(Exercise description) If a picture appears among the records, leave it out and set down everything else exactly as it stands.
START Dataset excerpts
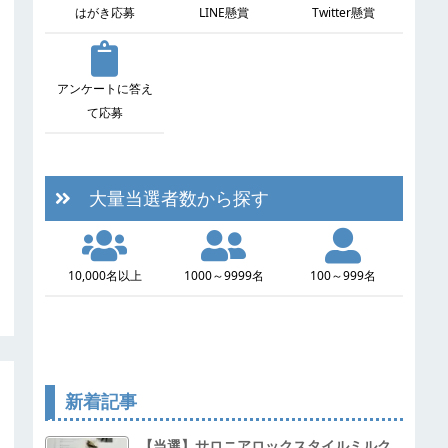
はがき応募
LINE懸賞
Twitter懸賞
アンケートに答え
て応募
大量当選者数から探す
10,000名以上
1000～9999名
100～999名
新着記事
【当選】サロニアロックスタイルミルク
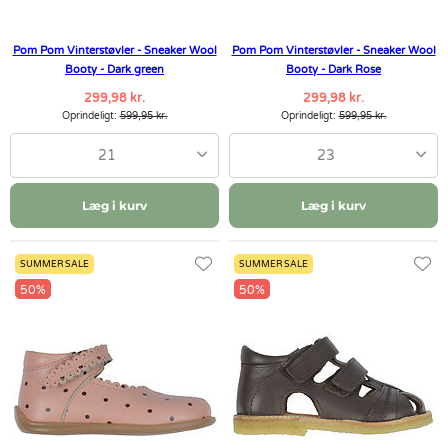
Pom Pom Vinterstøvler - Sneaker Wool
Pom Pom Vinterstøvler - Sneaker Wool
Booty - Dark green
Booty - Dark Rose
299,98 kr.
299,98 kr.
Oprindeligt:
599,95 kr.
Oprindeligt:
599,95 kr.
21
23
Læg i kurv
Læg i kurv
SUMMER SALE
SUMMER SALE
50%
50%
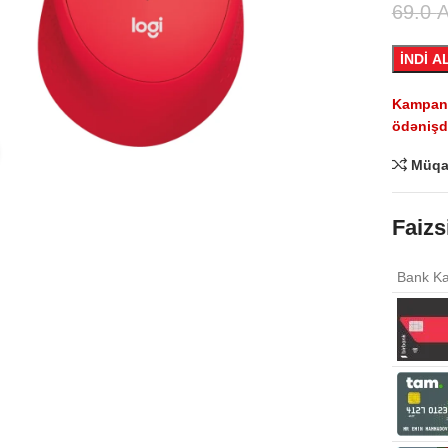
69.0
İNDİ A
Kampaniy
ödənişdə
Click to enlarge
Müqa
Faizs
Bank Ka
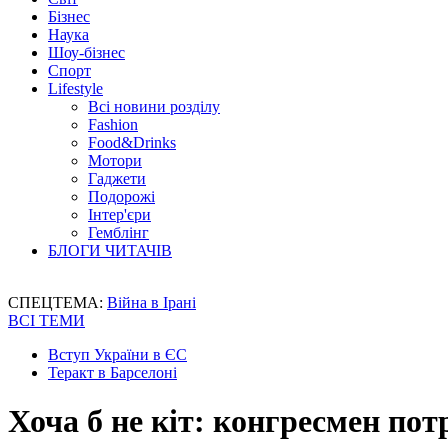
Бізнес
Наука
Шоу-бізнес
Спорт
Lifestyle
Всі новини розділу
Fashion
Food&Drinks
Мотори
Гаджети
Подорожі
Інтер'єри
Гемблінг
БЛОГИ ЧИТАЧІВ
СПЕЦТЕМА:
Війна в Ірані
ВСІ ТЕМИ
Вступ України в ЄС
Теракт в Барселоні
Хоча б не кіт: конгресмен по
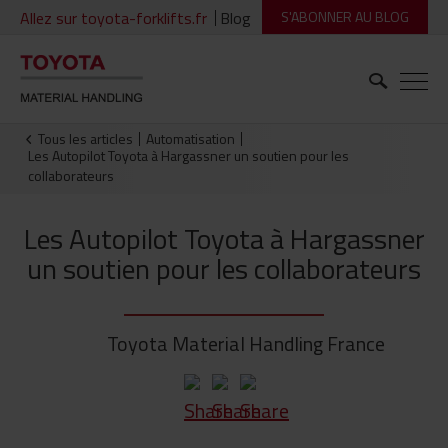
Allez sur toyota-forklifts.fr
Blog
S'ABONNER AU BLOG
Tous les articles
Automatisation
Les Autopilot Toyota à Hargassner un soutien pour les
collaborateurs
Les Autopilot Toyota à Hargassner
un soutien pour les collaborateurs
Toyota Material Handling France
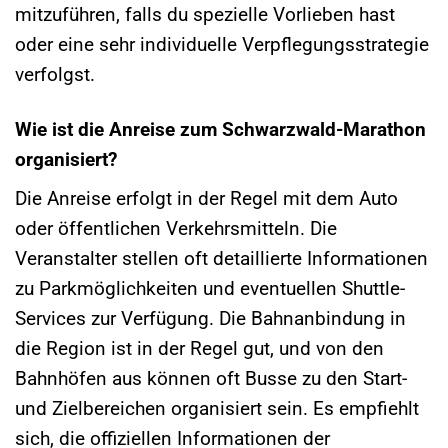
mitzuführen, falls du spezielle Vorlieben hast
oder eine sehr individuelle Verpflegungsstrategie
verfolgst.
Wie ist die Anreise zum Schwarzwald-Marathon
organisiert?
Die Anreise erfolgt in der Regel mit dem Auto
oder öffentlichen Verkehrsmitteln. Die
Veranstalter stellen oft detaillierte Informationen
zu Parkmöglichkeiten und eventuellen Shuttle-
Services zur Verfügung. Die Bahnanbindung in
die Region ist in der Regel gut, und von den
Bahnhöfen aus können oft Busse zu den Start-
und Zielbereichen organisiert sein. Es empfiehlt
sich, die offiziellen Informationen der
END Dataset excerpts
(Task answer)
はがき応募
LINE懸賞
Twitter懸賞
アンケートに答え
て応募
大量当選者数から探す
10,000名以上
1000～9999名
100～999名
新着記事
【当選】サロニアロックスタイルミルク
Pom Pom Vinterstøvler - Sneaker Wool
Pom Pom Vinterstøvler - Sneaker Wool
Booty - Dark green
Booty - Dark Rose
299,98 kr.
299,98 kr.
Oprindeligt:
599,95 kr.
Oprindeligt:
599,95 kr.
21
23
Læg i kurv
Læg i kurv
SUMMER SALE
SUMMER SALE
50%
50%
69.0
İNDİ A
Kampaniy
ödənişdə
Click to enlarge
Müqa
Faizs
Bank Ka
Бізнес
Наука
Шоу-бізнес
Спорт
Lifestyle
Всі новини розділу
Fashion
Food&Drinks
Мотори
Гаджети
Подорожі
Інтер'єри
Гемблінг
БЛОГИ ЧИТАЧІВ
СПЕЦТЕМА:
Війна в Ірані
ВСІ ТЕМИ
Вступ України в ЄС
Теракт в Барселоні
Хоча б не кіт: конгресмен по
Allez sur toyota-forklifts.fr
Blog
S'ABONNER AU BLOG
Tous les articles
Automatisation
Les Autopilot Toyota à Hargassner un soutien pour les
collaborateurs
Les Autopilot Toyota à Hargassner
un soutien pour les collaborateurs
Toyota Material Handling France
mitzuführen, falls du spezielle Vorlieben hast
oder eine sehr individuelle Verpflegungsstrategie
verfolgst.
Wie ist die Anreise zum Schwarzwald-Marathon
organisiert?
Die Anreise erfolgt in der Regel mit dem Auto
oder öffentlichen Verkehrsmitteln. Die
Veranstalter stellen oft detaillierte Informationen
zu Parkmöglichkeiten und eventuellen Shuttle-
Services zur Verfügung. Die Bahnanbindung in
die Region ist in der Regel gut, und von den
Bahnhöfen aus können oft Busse zu den Start-
und Zielbereichen organisiert sein. Es empfiehlt
sich, die offiziellen Informationen der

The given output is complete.